I much prefer modern classics to Victorian and earlier literature though.

merryhouse · 03/01/2022 14:06

Oh yeah, I disliked Catcher in the Rye too. Probably read it too late - mid twenties, so over teenage wangst

Laska2Meryls · 03/01/2022 14:07

I love Trollope's Barsetshire and Palliser Novels . Also The Way we Live Now is brilliant
I also love that he worked for the postal service and produced all his work in his spare time

Laska2Meryls · 03/01/2022 14:11

Ooh and The Cazalet Chronicles ...
I think that I just love living in the past!

ChrissyPlummer · 03/01/2022 14:15

Hated The Great Gatsby, so boring and went on and on, even though it’s a relatively short book.

VeronicaBeccabunga · 03/01/2022 14:16

Wuthering Heights - have never managed to read it.

I rather like Jane Eyre, but I think I first read it rather too young as I found it hilarious, so melodramatic, and the amazing coincidence of her stumbling over her 'cousins'.

SimonedeBeauvoirscat · 03/01/2022 14:17

I’m afraid Atwood is on my Life’s Too Short pile. Haven’t watched the series either.
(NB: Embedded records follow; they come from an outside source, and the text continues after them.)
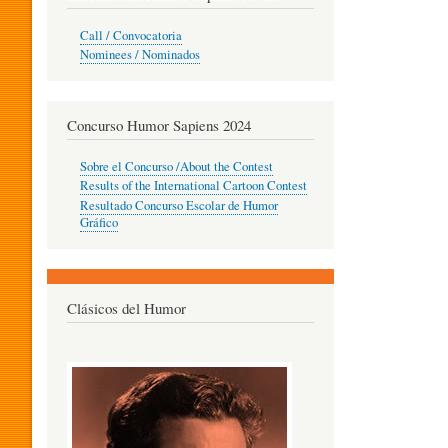
O
Call / Convocatoria
Nominees / Nominados
R
Concurso Humor Sapiens 2024
P
Sobre el Concurso /About the Contest
Results of the International Cartoon Contest
Resultado Concurso Escolar de Humor
E
Gráfico
D
Clásicos del Humor
A
G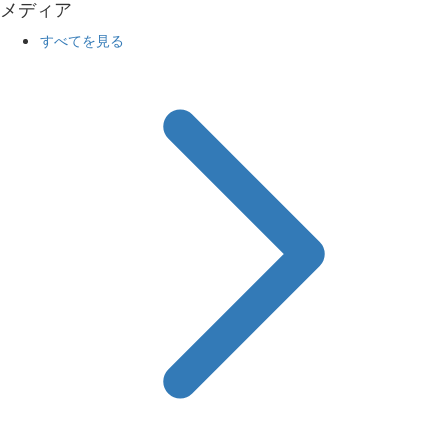
メディア
すべてを見る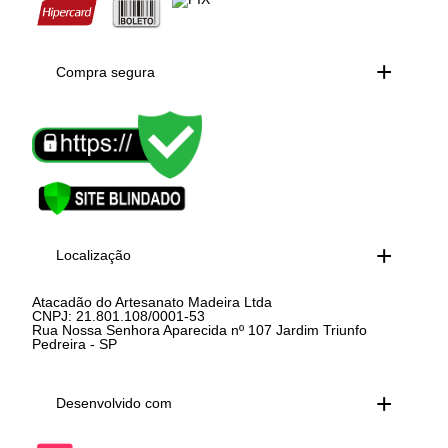
Compra segura
Localização
Atacadão do Artesanato Madeira Ltda
CNPJ: 21.801.108/0001-53
Rua Nossa Senhora Aparecida nº 107 Jardim Triunfo
Pedreira - SP
Desenvolvido com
If we have another lockdown this year I am considering filling the Russian gap in my reading: War & Peace, Life & Fate …. Maybe even Anna Karenina if I get that far. Last year I did 1920s & 30s English authors.

Fizbosshoes · 03/01/2022 14:18

I'm not sure I've read any classics Blush
At school when I was about 8 my teacher forced very strongly encouraged me to read Children of The New Forest. I was quite bright and an able reader but I remember it being very tedious , boring, and quite a trauma. It seemed to take forever to get through it. My poor dad (who had the patience of a saint ) had to explain almost every other word, and I think even he lost the will to live by the end of it.
I actually think that put me off reading any sort of classics or "weighty" material.
Now I generally read chick lit when I go on holiday. I probably only read about 4 or 5 books a year if that

ForsythiaInBloom · 03/01/2022 14:19

Wuthering Heights’ popularity has always baffled me. Confusing, repetitive plot. Overwrought characters. Everyone has the same names.